Ya can’t always get what ya want
By forcing change on the set of conditions — temperature, rainfall, snowfall, wind, etc. — that we summarize as climate, we’ve been forcing change on the forests. Put most simply, climate change forces forests to change. The first result is that we’re increasingly unlikely to keep the kind of forest we have, let alone restore one we had. The second result is that the Forest Service has to be careful about the promises it makes when describing desired future conditions.
Stressing that further change for forests is inevitable, Millar and Stephenson have pointed out that “triage exercises will almost certainly be necessary” in part because change in temperate forests can include “major transformation of vegetation types, some resulting in novel ecosystems relative to recent centuries.”

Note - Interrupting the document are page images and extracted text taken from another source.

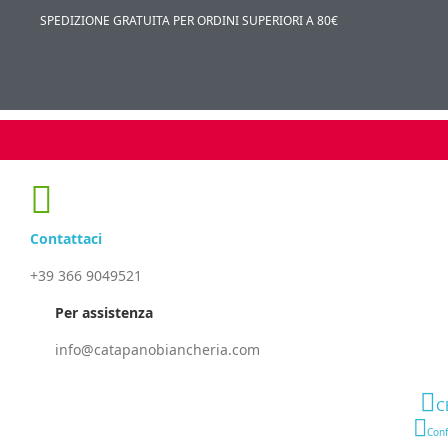
SPEDIZIONE GRATUITA PER ORDINI SUPERIORI A 80€
Contattaci
+39 366 9049521
Per assistenza
info@catapanobiancheria.com
C
Conf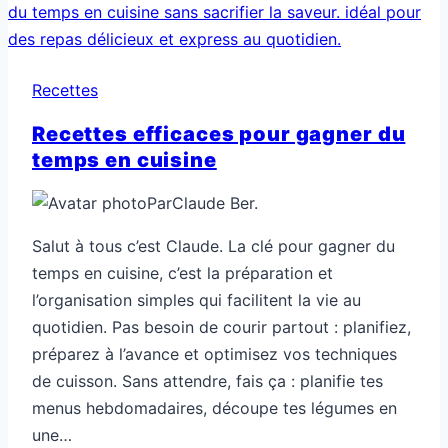
manques
d’idées
Recettes
Recettes efficaces pour gagner du
temps en cuisine
Par
Claude Ber.
Salut à tous c’est Claude. La clé pour gagner du
temps en cuisine, c’est la préparation et
l’organisation simples qui facilitent la vie au
quotidien. Pas besoin de courir partout : planifiez,
préparez à l’avance et optimisez vos techniques
de cuisson. Sans attendre, fais ça : planifie tes
menus hebdomadaires, découpe tes légumes en
une…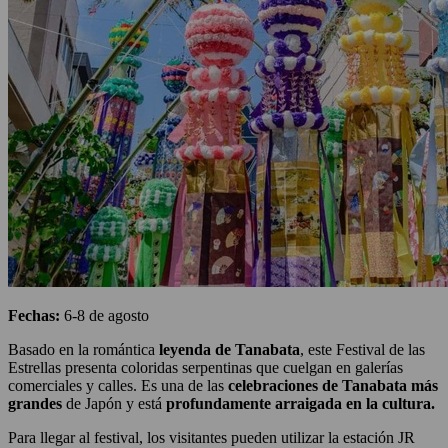
Fechas:
6-8 de agosto
Basado en la romántica
leyenda de Tanabata
, este Festival de las
Estrellas presenta coloridas serpentinas que cuelgan en galerías
comerciales y calles. Es una de las
celebraciones de Tanabata más
grandes
de Japón y está
profundamente arraigada en la cultura.
Para llegar al festival, los visitantes pueden utilizar la estación JR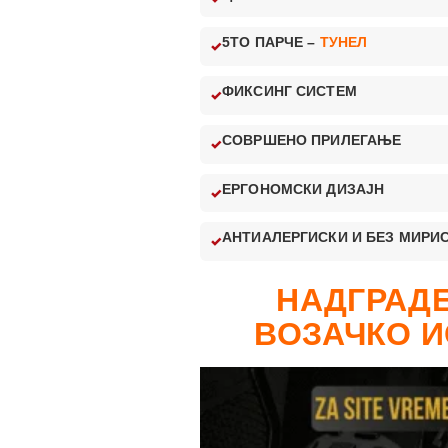
5ТО ПАРЧЕ –
ТУНЕЛ
ФИКСИНГ СИСТЕМ
СОВРШЕНО ПРИЛЕГАЊЕ
ЕРГОНОМСКИ ДИЗАЈН
АНТИАЛЕРГИСКИ И БЕЗ МИРИ
НАДГРАДЕ
ВОЗАЧКО И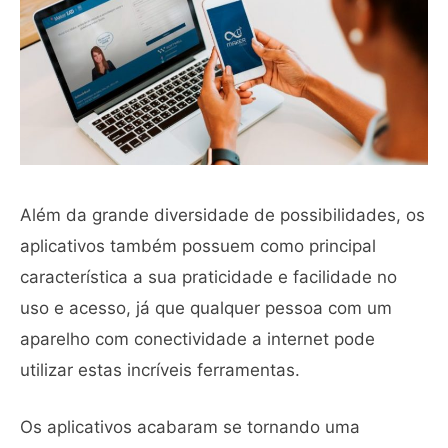
Além da grande diversidade de possibilidades, os
aplicativos também possuem como principal
característica a sua praticidade e facilidade no
uso e acesso, já que qualquer pessoa com um
aparelho com conectividade a internet pode
utilizar estas incríveis ferramentas.
Os aplicativos acabaram se tornando uma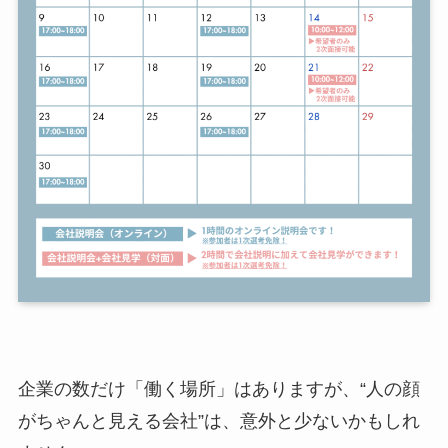
企業の数だけ「働く場所」はありますが、“人の顔
がちゃんと見える会社”は、意外と少ないかもしれ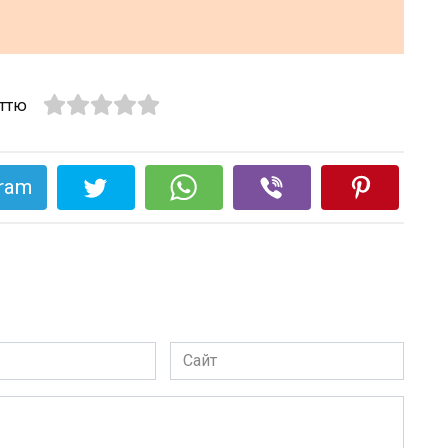
аттю
gram
Сайт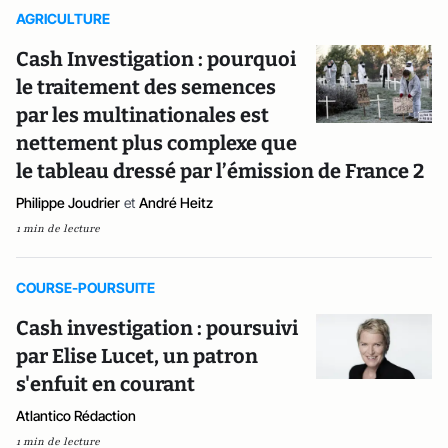
AGRICULTURE
Cash Investigation : pourquoi
le traitement des semences
par les multinationales est
nettement plus complexe que
le tableau dressé par l’émission de France 2
Philippe Joudrier
et
André Heitz
1 min de lecture
COURSE-POURSUITE
Cash investigation : poursuivi
par Elise Lucet, un patron
s'enfuit en courant
Atlantico Rédaction
1 min de lecture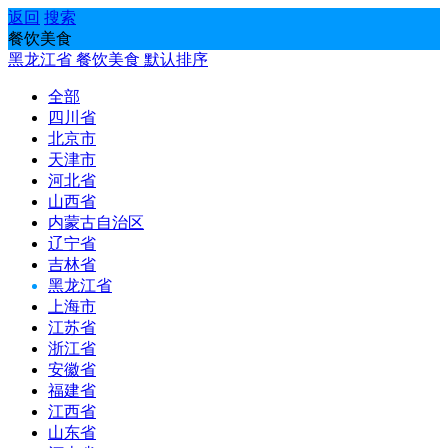
返回
搜索
餐饮美食
黑龙江省
餐饮美食
默认排序
全部
四川省
北京市
天津市
河北省
山西省
内蒙古自治区
辽宁省
吉林省
黑龙江省
上海市
江苏省
浙江省
安徽省
福建省
江西省
山东省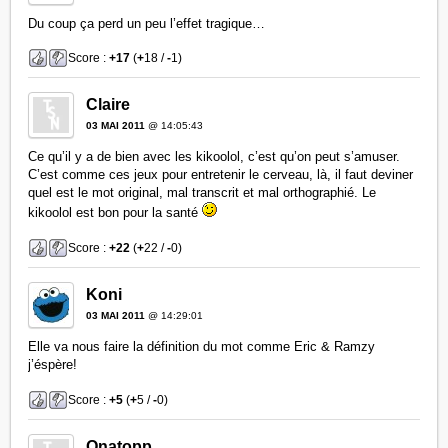
Du coup ça perd un peu l’effet tragique…
Score :
+17
(
+
18 /
-
1)
Claire
03 MAI 2011
@ 14:05:43
Ce qu’il y a de bien avec les kikoolol, c’est qu’on peut s’amuser.
C’est comme ces jeux pour entretenir le cerveau, là, il faut deviner
quel est le mot original, mal transcrit et mal orthographié. Le
kikoolol est bon pour la santé
Score :
+22
(
+
22 /
-
0)
Koni
03 MAI 2011
@ 14:29:01
Elle va nous faire la définition du mot comme Eric & Ramzy
j’éspère!
Score :
+5
(
+
5 /
-
0)
Onatopp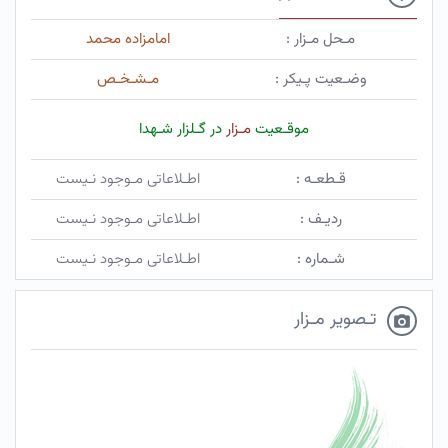
مـحل مـزار :
امامزاده محمد
وضـعیت پـیکر :
مـشـخـص
موقـعیت
مـزار
در گـلزار شـهدا
قـطعـه :
اطـلاعاتی مـوجود نـیست
ردیـف :
اطـلاعاتی مـوجود نـیست
شـماره :
اطـلاعاتی مـوجود نـیست
تـصویر مـزار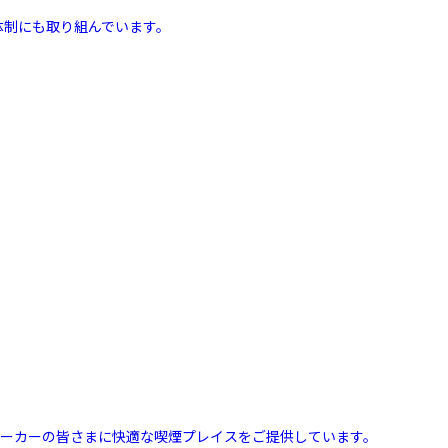
体制にも取り組んでいます。
スモーカーの皆さまに快適な喫煙プレイスをご提供しています。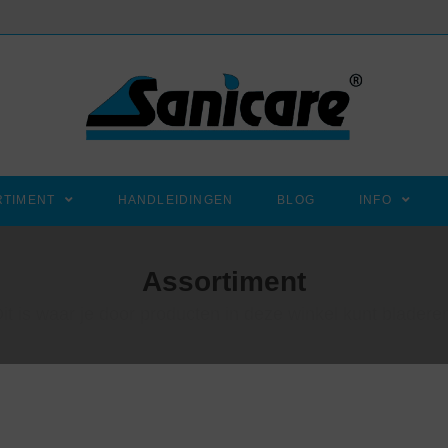
RTIMENT
HANDLEIDINGEN
BLOG
INFO
Assortiment
it is waar je door producten in deze winkel kunt bladere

Similarly, Golladay et al have suggested that the time has come for a shift to managing for “novel ecosystems, i.e., species combinations with no analog in the past.” Instead of managing for some ideal future forest that people might desire, Golladay et al urge managers to aim for what’s achievable in a context of inevitable change.
Adaptiive conservation’s day is here, now
Forest conservationists must also adapt, specifically with their own need to give more attention to novel ecosystems. A paper published in Frontiers in Ecology and the Environment, argues that, “Conservation organizations must adapt to respond to the ecological impacts of global change.”
In a related press release, the article’s lead author Paul Armsworth argues that, “If you are an organization that has focused on conserving particular species in a particular place, as many of today’s conservation organizations are, then something has to give — either you need to change your business model or revisit your conservation priorities. And neither is going to be easy for some of these groups.”
However difficult the needed change will be, the demands for due diligence and fiduciary duty bring some important legal implications if and when conservationist promises to supporters can no longer be kept.
Getting real won’t be easy
Responding to inevitable change of forests isn’t going to be a cakewalk for either the Forest Service or the conservation community. As an article in Science pointed out in its April 21, 2017 issue, ecosystem management or conservation is a “wicked problem,” and one that “must avoid two traps: falsely assuming a tame solution and inaction from overwhelming complexity.”
There is, however, one thing that the forest conservation community can do that the Forest Service can’t — advocate openly and actively for energy policy. This is a necessary step when we pause to consider energy policy’s power to shape the forests. So far, however, forest conservationists I’m familiar with haven’t taken that step. Unless and until that step is taken, forest conservationists may fight the good fight to save forests from logging only to lose them to the harsh new conditions we summarize as climate change.